> Work to complete
Copy every line of the entries that includes the word "October".

+++ Data extract +++

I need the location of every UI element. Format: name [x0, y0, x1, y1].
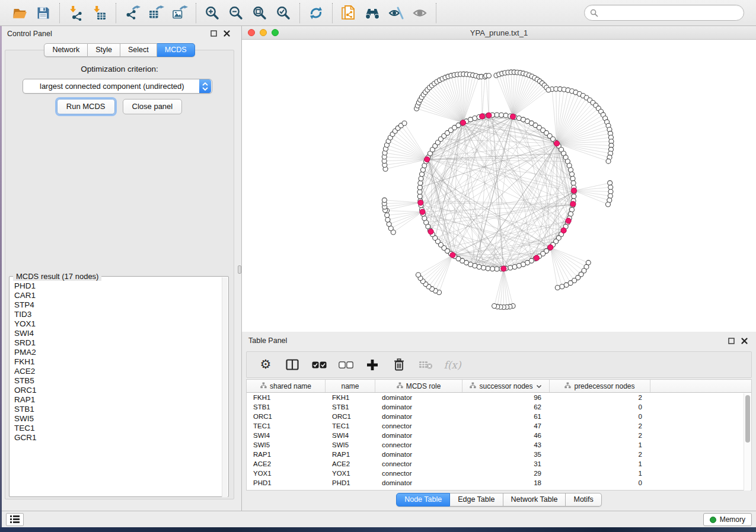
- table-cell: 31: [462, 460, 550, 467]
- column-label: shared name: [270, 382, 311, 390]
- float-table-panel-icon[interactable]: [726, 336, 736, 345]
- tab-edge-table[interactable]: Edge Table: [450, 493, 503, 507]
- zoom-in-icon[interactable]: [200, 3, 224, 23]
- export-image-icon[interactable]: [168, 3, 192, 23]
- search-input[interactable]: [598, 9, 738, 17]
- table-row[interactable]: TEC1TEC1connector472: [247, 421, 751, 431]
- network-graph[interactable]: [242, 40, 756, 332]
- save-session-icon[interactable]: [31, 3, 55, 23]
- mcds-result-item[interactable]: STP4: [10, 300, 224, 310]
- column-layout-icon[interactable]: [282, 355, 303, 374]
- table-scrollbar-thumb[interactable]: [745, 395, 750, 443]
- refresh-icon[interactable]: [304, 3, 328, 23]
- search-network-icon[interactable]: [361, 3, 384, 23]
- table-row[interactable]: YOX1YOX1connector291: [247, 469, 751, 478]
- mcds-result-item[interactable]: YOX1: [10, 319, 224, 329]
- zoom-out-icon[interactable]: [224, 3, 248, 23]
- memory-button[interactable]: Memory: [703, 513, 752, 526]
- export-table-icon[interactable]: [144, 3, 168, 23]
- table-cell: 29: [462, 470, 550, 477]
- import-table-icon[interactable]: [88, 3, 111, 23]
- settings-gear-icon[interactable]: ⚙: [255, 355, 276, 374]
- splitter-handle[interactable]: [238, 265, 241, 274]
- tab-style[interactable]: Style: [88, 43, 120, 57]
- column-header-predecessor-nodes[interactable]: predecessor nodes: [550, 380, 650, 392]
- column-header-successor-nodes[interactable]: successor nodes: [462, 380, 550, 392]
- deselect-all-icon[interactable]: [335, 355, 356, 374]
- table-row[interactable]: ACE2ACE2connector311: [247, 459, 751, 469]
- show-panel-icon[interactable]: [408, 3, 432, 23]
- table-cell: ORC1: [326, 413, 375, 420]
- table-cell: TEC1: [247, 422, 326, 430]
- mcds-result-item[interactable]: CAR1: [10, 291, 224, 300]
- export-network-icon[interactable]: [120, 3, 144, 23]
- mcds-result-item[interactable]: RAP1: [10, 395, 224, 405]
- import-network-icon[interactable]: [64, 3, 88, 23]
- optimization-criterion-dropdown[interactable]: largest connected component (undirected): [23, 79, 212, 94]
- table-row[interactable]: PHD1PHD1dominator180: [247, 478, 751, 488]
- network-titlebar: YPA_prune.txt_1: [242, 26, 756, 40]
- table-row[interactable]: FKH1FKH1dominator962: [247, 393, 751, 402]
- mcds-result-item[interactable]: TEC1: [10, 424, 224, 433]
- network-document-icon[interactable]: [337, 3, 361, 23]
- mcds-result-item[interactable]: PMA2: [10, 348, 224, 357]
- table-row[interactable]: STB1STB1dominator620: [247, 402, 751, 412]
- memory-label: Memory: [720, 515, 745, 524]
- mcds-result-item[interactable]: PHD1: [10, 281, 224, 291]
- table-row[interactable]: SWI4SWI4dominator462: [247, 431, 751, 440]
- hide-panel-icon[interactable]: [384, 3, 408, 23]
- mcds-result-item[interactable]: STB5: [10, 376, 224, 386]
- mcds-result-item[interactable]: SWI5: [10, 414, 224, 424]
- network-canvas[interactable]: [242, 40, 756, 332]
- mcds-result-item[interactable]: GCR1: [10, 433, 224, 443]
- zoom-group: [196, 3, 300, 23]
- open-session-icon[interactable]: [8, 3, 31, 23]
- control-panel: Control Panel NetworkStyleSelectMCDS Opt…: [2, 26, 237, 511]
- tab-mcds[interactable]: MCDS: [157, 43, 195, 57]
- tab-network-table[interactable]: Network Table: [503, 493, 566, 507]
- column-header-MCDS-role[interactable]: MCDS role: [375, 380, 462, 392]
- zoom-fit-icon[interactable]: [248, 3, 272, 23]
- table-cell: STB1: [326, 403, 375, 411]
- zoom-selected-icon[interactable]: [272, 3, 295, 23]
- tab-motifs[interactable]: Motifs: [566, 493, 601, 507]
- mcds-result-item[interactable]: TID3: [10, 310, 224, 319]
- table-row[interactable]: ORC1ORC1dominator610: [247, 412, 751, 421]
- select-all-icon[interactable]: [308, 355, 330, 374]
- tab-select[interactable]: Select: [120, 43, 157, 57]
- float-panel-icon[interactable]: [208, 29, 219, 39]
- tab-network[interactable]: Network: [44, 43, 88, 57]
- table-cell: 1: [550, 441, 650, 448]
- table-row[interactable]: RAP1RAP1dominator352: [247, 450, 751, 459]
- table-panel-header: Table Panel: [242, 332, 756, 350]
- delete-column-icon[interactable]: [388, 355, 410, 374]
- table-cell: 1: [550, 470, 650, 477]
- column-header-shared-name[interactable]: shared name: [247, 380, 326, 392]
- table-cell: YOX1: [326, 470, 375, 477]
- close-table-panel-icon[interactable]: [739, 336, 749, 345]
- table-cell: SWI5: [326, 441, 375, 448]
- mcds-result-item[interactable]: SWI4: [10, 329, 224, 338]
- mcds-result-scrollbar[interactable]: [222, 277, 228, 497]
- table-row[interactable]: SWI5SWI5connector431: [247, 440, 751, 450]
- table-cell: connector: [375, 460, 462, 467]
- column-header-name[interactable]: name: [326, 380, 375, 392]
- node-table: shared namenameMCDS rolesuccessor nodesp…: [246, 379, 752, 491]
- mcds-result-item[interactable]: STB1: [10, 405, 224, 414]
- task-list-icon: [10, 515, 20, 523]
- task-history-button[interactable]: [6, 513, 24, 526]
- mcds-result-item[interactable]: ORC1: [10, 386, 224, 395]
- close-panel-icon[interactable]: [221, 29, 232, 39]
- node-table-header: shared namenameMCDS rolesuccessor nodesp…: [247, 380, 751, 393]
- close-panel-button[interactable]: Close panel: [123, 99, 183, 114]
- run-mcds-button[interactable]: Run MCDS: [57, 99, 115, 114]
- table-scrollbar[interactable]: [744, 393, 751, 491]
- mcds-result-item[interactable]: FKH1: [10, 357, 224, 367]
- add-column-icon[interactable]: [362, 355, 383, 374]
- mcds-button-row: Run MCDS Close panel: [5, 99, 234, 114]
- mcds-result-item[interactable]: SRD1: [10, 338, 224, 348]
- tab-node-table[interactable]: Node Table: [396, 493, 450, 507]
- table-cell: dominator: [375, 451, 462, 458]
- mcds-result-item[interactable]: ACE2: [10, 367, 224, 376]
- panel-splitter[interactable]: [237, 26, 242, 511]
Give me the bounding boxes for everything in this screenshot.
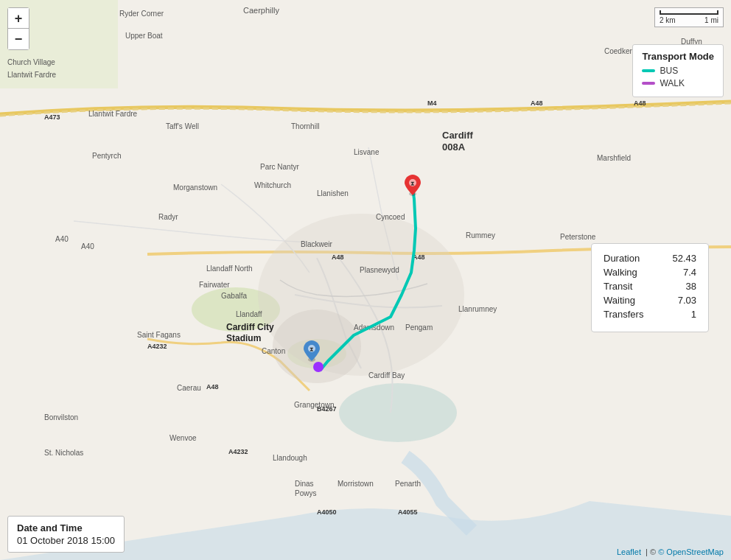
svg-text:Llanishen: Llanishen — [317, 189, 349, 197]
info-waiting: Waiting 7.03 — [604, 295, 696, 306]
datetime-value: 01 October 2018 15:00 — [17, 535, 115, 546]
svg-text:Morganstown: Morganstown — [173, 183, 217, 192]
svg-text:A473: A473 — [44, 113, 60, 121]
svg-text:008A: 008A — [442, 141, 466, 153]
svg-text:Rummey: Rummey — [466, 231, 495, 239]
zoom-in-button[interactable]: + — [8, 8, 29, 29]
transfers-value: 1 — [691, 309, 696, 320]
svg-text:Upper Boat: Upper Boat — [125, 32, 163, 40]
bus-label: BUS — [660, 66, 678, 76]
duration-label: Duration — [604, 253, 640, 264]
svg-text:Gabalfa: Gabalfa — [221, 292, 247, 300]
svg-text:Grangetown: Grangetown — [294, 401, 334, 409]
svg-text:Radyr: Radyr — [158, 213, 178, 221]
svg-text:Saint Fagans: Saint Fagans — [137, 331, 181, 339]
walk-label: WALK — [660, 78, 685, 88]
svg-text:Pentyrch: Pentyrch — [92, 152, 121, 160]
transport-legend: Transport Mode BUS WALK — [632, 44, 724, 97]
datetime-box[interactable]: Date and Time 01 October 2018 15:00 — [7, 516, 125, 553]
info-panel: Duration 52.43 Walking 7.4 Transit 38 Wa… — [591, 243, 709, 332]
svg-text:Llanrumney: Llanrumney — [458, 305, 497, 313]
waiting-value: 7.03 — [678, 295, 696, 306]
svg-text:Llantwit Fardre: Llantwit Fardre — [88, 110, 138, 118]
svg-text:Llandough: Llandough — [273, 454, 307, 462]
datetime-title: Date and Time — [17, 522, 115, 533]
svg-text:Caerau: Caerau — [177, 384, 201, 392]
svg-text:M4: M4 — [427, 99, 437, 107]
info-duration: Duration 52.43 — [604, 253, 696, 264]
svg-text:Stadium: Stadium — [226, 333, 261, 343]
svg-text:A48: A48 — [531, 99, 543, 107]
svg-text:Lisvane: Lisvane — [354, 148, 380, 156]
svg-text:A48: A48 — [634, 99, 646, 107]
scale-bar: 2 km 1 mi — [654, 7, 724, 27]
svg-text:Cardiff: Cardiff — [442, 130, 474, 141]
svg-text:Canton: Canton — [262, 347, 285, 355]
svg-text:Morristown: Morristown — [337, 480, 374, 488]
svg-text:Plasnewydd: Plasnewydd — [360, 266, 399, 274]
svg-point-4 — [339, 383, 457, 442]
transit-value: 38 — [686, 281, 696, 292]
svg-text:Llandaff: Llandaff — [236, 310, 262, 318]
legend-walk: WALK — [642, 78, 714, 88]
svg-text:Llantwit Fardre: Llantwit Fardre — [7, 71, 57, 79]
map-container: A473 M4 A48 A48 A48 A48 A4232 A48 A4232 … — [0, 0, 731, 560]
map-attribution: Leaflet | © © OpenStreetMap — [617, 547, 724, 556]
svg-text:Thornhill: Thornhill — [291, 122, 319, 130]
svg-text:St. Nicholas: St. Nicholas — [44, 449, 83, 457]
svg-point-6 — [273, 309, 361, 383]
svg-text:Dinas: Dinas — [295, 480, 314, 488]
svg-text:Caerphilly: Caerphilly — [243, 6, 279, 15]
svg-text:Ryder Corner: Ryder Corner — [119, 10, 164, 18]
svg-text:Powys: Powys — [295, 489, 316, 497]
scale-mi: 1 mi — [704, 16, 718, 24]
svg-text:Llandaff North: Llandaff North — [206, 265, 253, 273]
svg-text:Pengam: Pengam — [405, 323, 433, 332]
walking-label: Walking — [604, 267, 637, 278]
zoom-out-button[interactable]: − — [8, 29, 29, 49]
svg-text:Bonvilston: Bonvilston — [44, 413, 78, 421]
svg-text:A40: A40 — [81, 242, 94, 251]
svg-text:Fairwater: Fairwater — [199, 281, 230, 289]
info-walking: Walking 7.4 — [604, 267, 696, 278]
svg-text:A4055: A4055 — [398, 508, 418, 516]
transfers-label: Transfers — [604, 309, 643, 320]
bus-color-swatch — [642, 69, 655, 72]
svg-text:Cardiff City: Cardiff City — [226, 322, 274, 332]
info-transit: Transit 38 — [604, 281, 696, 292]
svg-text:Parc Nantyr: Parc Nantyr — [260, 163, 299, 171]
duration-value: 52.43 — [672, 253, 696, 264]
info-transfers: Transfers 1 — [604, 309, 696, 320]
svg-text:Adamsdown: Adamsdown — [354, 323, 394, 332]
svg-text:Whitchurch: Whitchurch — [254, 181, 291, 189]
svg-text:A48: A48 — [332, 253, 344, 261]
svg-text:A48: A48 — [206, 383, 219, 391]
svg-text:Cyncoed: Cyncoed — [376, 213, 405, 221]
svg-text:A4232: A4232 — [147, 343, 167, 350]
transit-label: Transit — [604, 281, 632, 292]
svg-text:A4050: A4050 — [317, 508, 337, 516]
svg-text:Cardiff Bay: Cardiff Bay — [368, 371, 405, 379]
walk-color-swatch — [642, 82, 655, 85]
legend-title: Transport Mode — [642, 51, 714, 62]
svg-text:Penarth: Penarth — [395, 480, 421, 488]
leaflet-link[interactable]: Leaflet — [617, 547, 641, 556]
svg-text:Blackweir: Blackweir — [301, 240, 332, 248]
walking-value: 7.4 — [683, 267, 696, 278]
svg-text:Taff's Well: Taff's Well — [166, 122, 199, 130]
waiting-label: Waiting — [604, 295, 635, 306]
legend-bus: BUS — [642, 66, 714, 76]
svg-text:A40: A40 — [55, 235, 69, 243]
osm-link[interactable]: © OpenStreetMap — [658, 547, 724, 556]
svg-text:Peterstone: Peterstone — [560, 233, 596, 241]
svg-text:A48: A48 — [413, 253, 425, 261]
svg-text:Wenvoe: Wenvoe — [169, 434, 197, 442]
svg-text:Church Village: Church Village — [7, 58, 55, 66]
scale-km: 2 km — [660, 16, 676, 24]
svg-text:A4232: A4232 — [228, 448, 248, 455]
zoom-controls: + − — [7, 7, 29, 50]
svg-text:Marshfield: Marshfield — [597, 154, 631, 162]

+++

> Written reply
datetime-value: 01 October 2018 15:00 — [17, 535, 115, 546]
datetime-box[interactable]: Date and Time 01 October 2018 15:00 — [7, 516, 125, 553]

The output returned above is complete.